Говорю огромное спасибо своей супруге Каролине за ее неоценимую помощь. Кем была бы Малин Форс с ее семьей и коллегами, если б не Каролина!
Прежде всего я хотел написать интересный роман. Поэтому позволил себе некоторые вольности, хотя и незначительные, в том, что касается работы полиции, жителей Линчёпинга и описания его окрестностей.
Пролог
Эстергетланд,[1] тридцать первое января, вторник
[В темноте]
Не бейте меня.
Вы слышите?
Оставьте меня в покое.
Нет, нет, впустите меня. Яблоки, запах яблок. Я чувствую его.
Не оставляйте меня на этом белом холоде. Ветер отточил иглы, которые колют мне лицо и руки, и скоро ни заиндевелой кожи, ни мяса, ни жира не останется больше на моих костях.
Неужели не видите, что я исчезаю? Но вам же все равно…
Черви ползают по земляному полу.
Я слышу их. И мышей. Как они сходят с ума от жары и разрывают друг друга в клочья. «Мы должны были умереть, — шепчут они, — но ты затопил свой очаг и сохранил нам жизнь. Мы — твои единственные соседи среди этого холода. Но были ли мы вообще когда-нибудь живы или давно уже умерли в комнате, где так тесно, что нет места любви?»
Я кутаю свое тощее тело во влажную ткань. Вижу огонь в очаге, чувствую, как дым распространяется по моей землянке и просачивается наружу, проникая в спящие сосны, ели, мох, серые камни и лед на озере.
Где оно, тепло? Разве что в кипящей воде. Проснусь ли я, если усну?
Не бейте.
Не оставляйте меня в снегу снаружи.
Я посинею, а потом стану белым, как все вокруг.
Здесь я совсем один.
Сейчас я сплю и во сне опять слышу эти слова: сукин сын, чертово отродье, ты не настоящий, тебя нет.

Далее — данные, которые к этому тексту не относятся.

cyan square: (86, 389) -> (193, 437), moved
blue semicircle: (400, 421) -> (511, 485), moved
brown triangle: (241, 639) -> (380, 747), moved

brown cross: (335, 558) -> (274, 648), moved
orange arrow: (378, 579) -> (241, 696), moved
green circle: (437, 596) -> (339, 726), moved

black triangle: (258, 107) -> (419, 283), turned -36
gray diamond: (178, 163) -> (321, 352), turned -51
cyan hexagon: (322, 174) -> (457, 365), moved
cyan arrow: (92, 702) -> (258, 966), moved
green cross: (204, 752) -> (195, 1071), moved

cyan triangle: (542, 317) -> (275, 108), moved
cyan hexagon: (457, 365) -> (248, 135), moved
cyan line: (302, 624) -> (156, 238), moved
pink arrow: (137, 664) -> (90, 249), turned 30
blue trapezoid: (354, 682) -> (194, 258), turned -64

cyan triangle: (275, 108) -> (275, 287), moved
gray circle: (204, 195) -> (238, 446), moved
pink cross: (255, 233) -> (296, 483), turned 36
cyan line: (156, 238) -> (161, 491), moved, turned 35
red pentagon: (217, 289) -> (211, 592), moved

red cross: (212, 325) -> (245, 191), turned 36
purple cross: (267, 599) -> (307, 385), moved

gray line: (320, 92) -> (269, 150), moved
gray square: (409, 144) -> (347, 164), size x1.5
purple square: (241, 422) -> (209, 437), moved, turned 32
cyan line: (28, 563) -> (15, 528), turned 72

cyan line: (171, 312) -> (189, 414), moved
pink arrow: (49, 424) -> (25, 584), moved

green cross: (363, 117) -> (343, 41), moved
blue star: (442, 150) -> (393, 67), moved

Но что же я вам такого сделал? Скажите мне только, чем я провинился? Что произошло?
И откуда этот яблочный запах? Яблоки круглые, но они взрываются, исчезают в моих руках.
Крошки печенья у меня под ногами.
А надо мной парит обнаженная женщина, но я не знаю, кто она. Она говорит: «Я позабочусь о тебе, для меня ты существуешь, мы люди, мы вместе». Но вот она исчезает, и крышу моей землянки сносит черным ветром; я слышу, как там, снаружи, кто-то ползет за женщиной по пятам, и она кричит, а потом смолкает. Но вот является снова, теперь совсем другая. Такая, безликая, и нужна была мне всю жизнь. Она исчезла, ударив меня, — кто же она все-таки такая?
Еще одно письмо в переполненной папке «Входящие». Папка «Отправленные» пуста.
Я восполнил свою потерю.
Мне наплевать, дышу ли я.
Когда прекращается дыхание и исчезает чувство утраты, возникает ощущение общности, ведь так?
Я проснулся, став старше на много лет, но моя землянка, мороз, зимняя ночь и лес все те же. Я должен сделать кое-что, что уже делал и раньше.
Откуда кровь на моих руках?
И звуки.
В чем дело?
Ни червей, ни мышей не слышно из-за этого шума.
Твой голос. Я слышу, как стучат в дощатую дверь моей землянки — это ты пришла, это вы, наконец вы здесь.
Стук. Не пейте так много.
Но вы ли это? Или это мертвые?
Кто бы вы ни были там, снаружи, — скажите, что пришли с миром, скажите, что пришли с любовью.
Пообещайте мне это.
Пообещайте мне.
Пообещайте.
Часть 1
Эта мучительная любовь
1
Второе февраля, вторник
Любовь и смерть — соседи, и у них одинаковые лица. Чтобы умереть, человеку вовсе не нужно останавливать дыхание, и ему необязательно дышать для того, чтобы жить.
В любви и в смерти нет никаких гарантий.
Два человека встречаются. Возникает любовь. Они любят друг друга, пока любовь не кончается так же внезапно, как началась. Ее живой источник заглушили обстоятельства, внешние или внутренние.
Любовь продолжается, пока не закончится ее время. А еще бывает, что она невозможна с самого начала, но тем не менее неизбежна.
И пожалуй, именно эта, последняя разновидность любви — самая мучительная.
«Да, именно так», — думает Малин Форс.
Она только что приняла душ и, стоя в халате у мойки, намазывает масло на ломтик хлеба из муки грубого помола, одновременно поднося к губам чашку с крепким кофе.
Часы из магазина «ИКЕА» на белой стене показывают шесть пятнадцать. За окном в свете уличных фонарей сам воздух, кажется, превратился в лед. Мороз окутал серые каменные стены церкви Святого Лаврентия, а белые ветви кленов будто давно сдались и говорят всем своим видом: мы не выдержим еще одной ночи при температуре ниже двадцати! Лучше сломайте нас, дайте нам упасть мертвыми на землю.